Directions:
Go through the listing below and output exactly the line with "Souscrire (407, 2120)", the line with "Tout accepter", and each line between; omit the rest.

Data for the task:
----
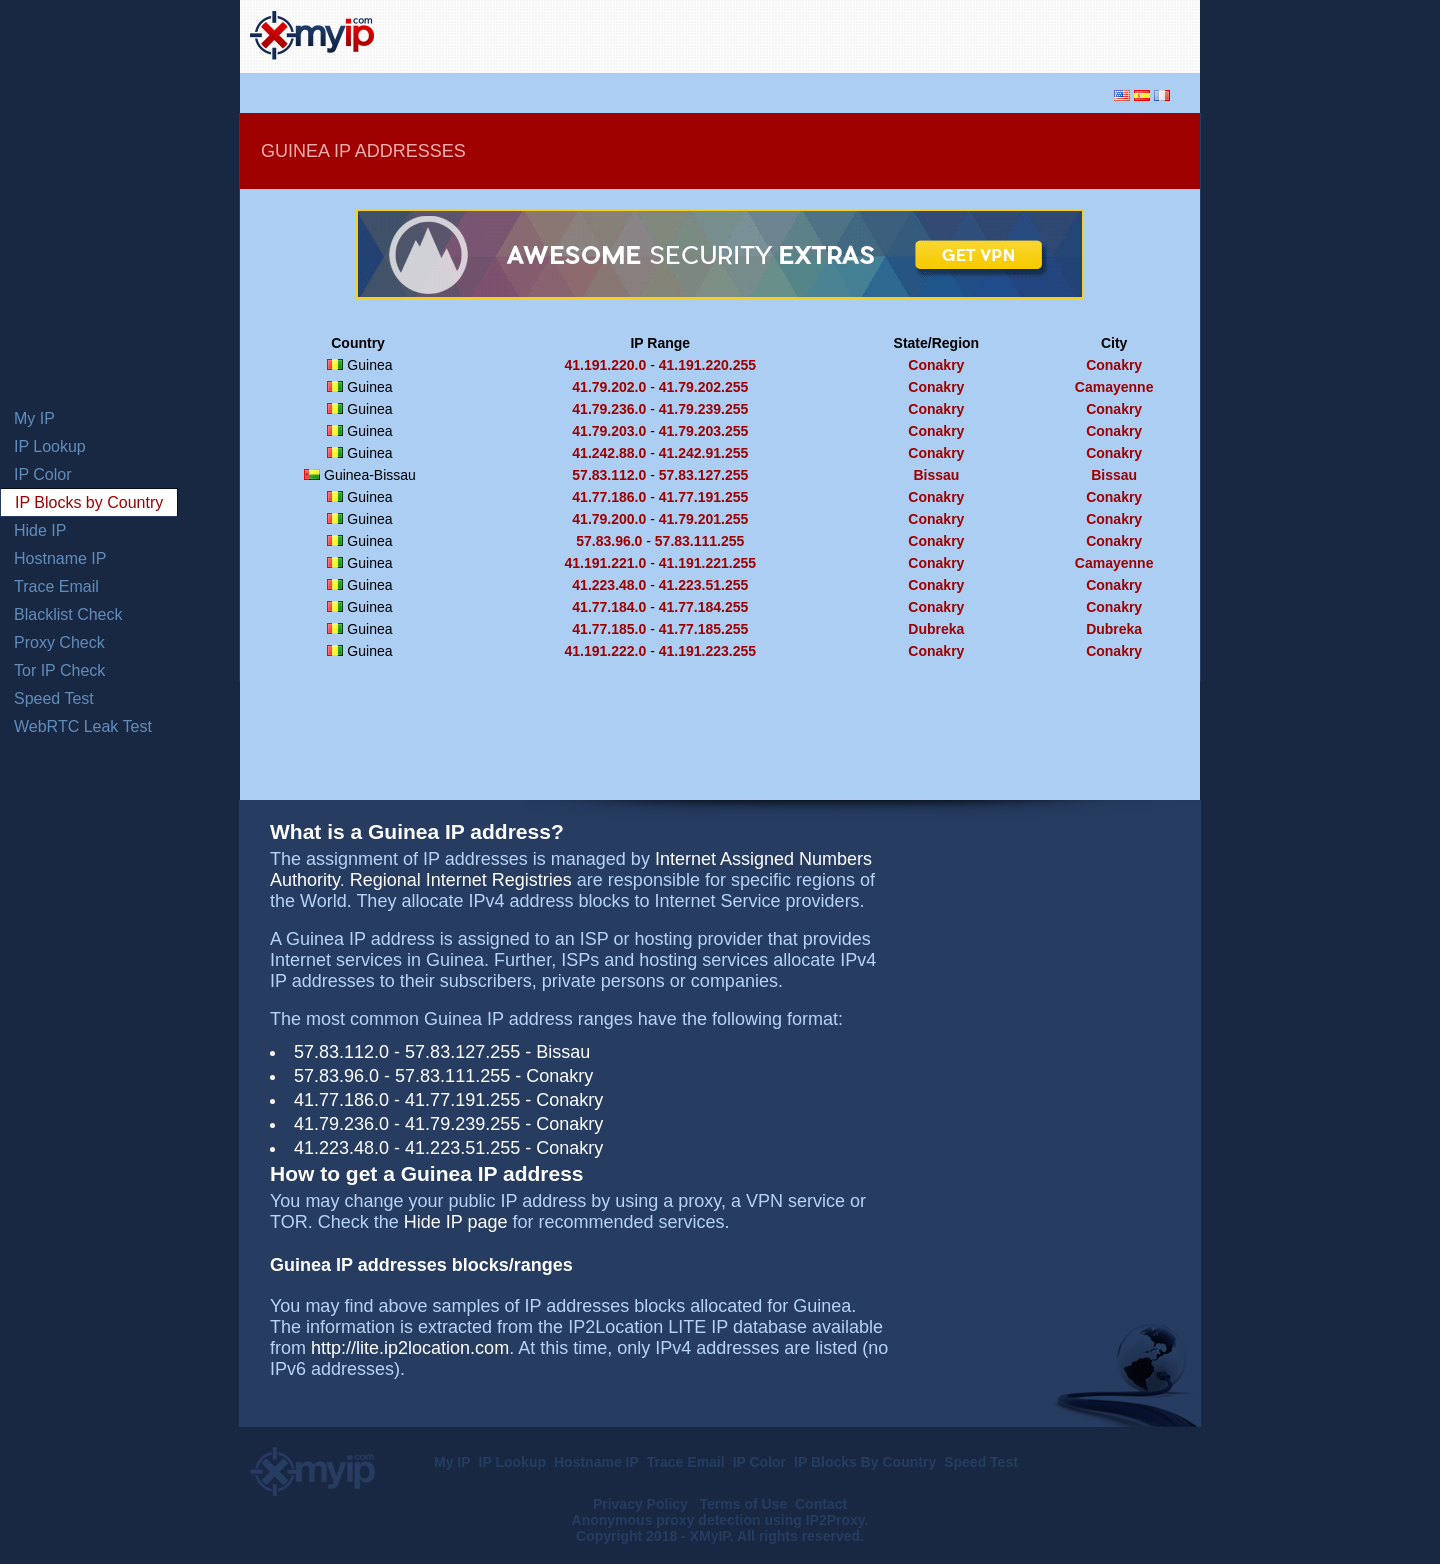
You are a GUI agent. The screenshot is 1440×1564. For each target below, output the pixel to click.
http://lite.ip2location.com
----
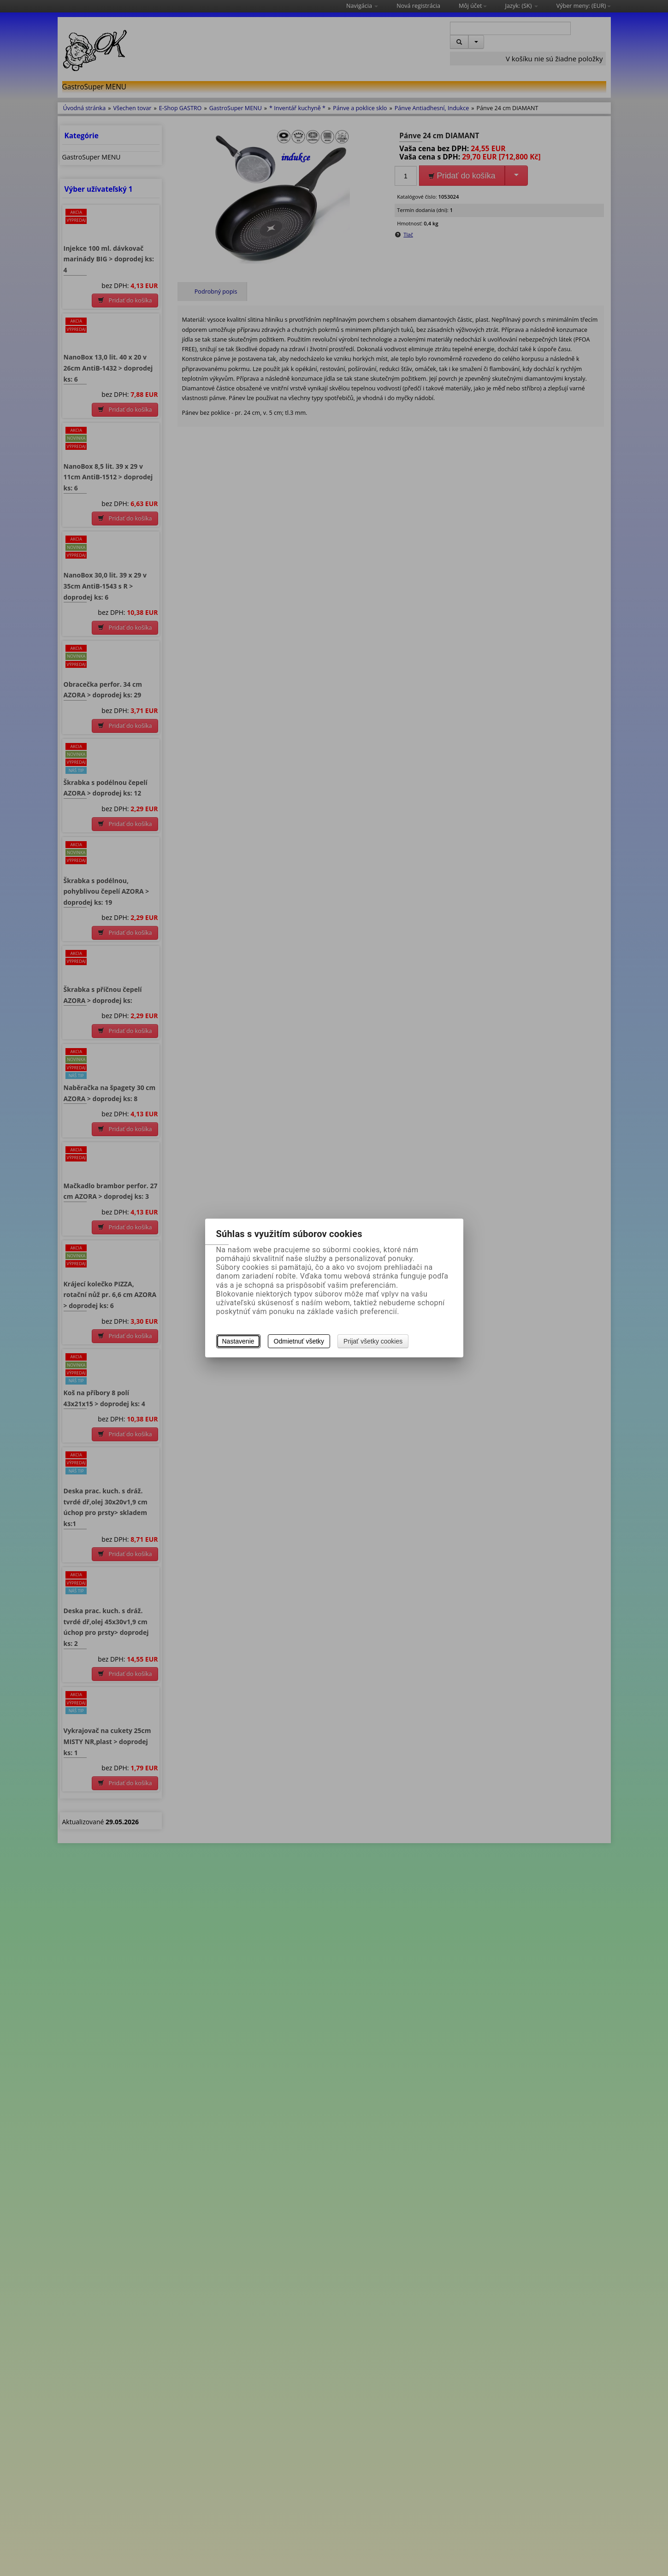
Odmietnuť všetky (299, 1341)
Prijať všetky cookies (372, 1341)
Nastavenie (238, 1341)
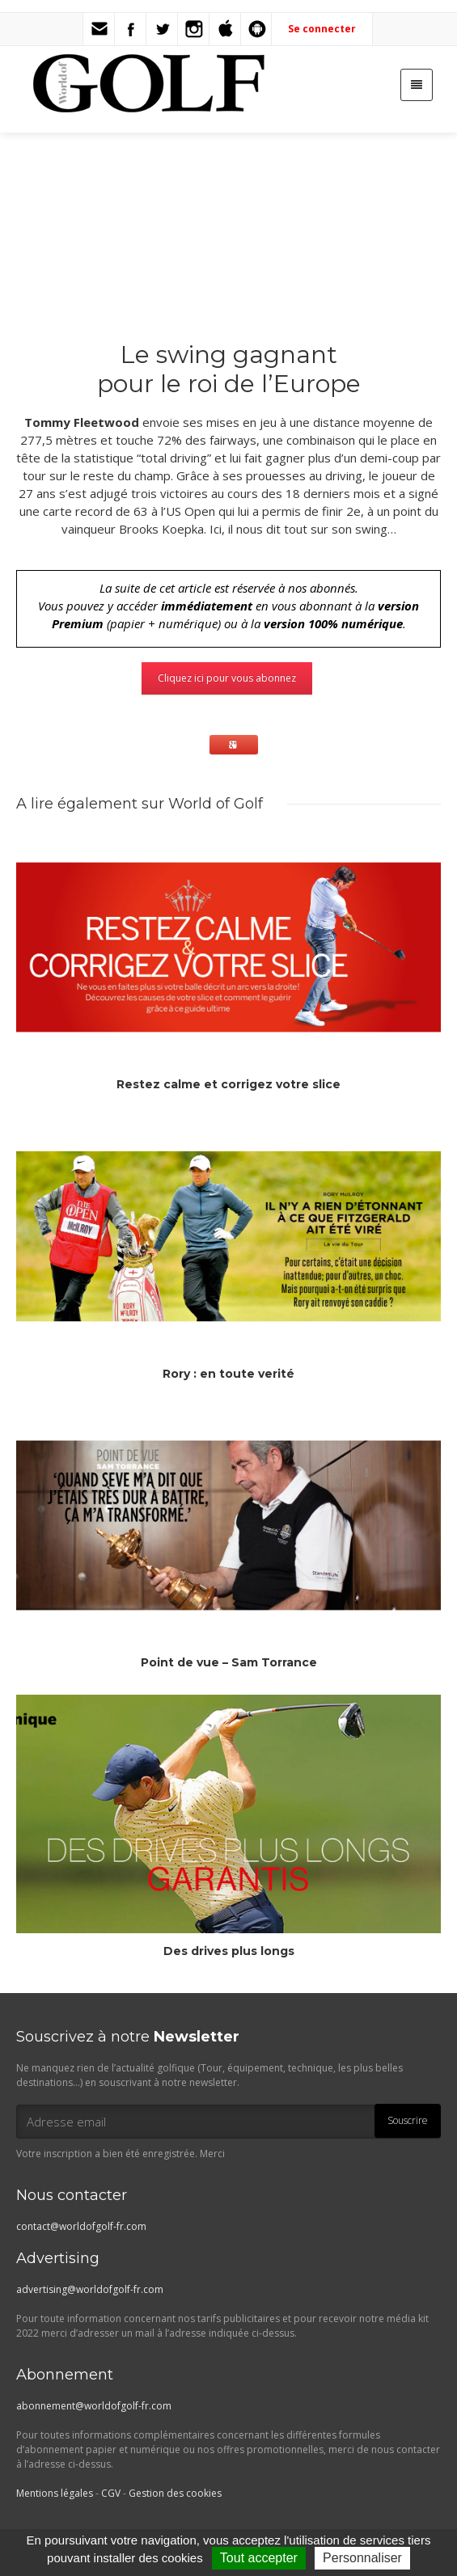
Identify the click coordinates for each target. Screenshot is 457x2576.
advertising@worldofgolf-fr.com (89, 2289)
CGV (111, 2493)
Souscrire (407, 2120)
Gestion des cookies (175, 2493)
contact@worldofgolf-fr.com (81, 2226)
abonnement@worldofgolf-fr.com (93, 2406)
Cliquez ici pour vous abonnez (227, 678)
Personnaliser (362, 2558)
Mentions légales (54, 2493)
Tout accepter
----
Reply:
Souscrire (407, 2120)
Gestion des cookies (175, 2493)
contact@worldofgolf-fr.com (81, 2226)
abonnement@worldofgolf-fr.com (93, 2406)
Cliquez ici pour vous abonnez (227, 678)
Personnaliser (362, 2558)
Mentions légales (54, 2493)
Tout accepter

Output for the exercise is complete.